You do not need to turn these in. These are just some additional practice questions for the midterm. You shouldn’t treat this as a practice midterm though as these questions are only for the new material since the previous question.
For this problem, suppose that unconfoundedness holds.
Define \(CATE(X) = \mathbb{E}[Y(1) - Y(0) | X]\). Is \(CATE(X)\) identified in this setting? If yes, provide an expression for it.
Define \(CATT(X) = \mathbb{E}[Y(1) - Y(0) | X, D=1]\). Is \(CATT(X)\) identified in this setting? If yes, provide an expression for it.

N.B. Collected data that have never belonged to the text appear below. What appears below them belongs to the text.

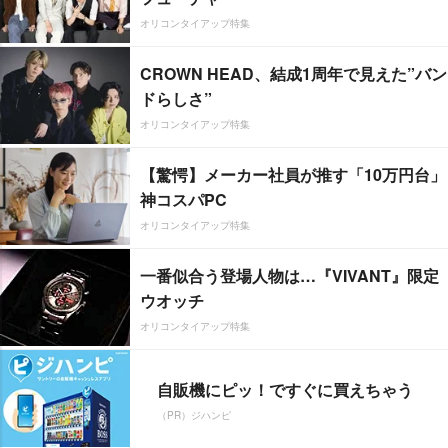
オリコンタイアップ特集
CROWN HEAD、結成1周年で見えた”バン
ドらしさ”
オリコンタイアップ特集
【驚愕】メーカー社員が推す「10万円台」
神コスパPC
オリコンタイアップ特集
一番似合う登場人物は…『VIVANT』限定
ウオッチ
オリコンタイアップ特集
自販機にピッ！ですぐに買えちゃう
（PR）ジハンピ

Provide an explanation/comparison for the results you get in parts (a) and (b).
In class, we mentioned that, for some function \(g(X)\), it held that
\[\begin{align*} \mathbb{E}[g(X)|D=1] = \mathbb{E}\left[ \frac{p(X)(1-p)}{(1-p(X))p} g(X) \big| D=0 \right] \end{align*}\]
Provide a mathematical explanation for why this holds. For simplicity, you can suppose that \(X\) is continuously distributed in your explanation.
Consider the regression \(Y_i = \alpha D_i + X_i'\beta_0 + e_i\). Suppose that unconfoundedness and overlap both hold. Show that \[\begin{align*} \alpha = \mathbb{E}[w(D,X) CATE(X)] \end{align*}\] where \(CATE(X)\) is defined above and \(w(D,X) = \displaystyle \frac{D(1-\textrm{L}(D|X))}{\mathbb{E}\big[(D-\textrm{L}(D|X))^2\big]}\) if either (i) \(p(X) = \textrm{L}(D|X)\) or (ii) \(\mathbb{E}[Y|X,D=0] = \textrm{L}_0(Y|X)\). To show this result, you can use as a starting part either of the two decompositions for \(\alpha\) that we discussed in class.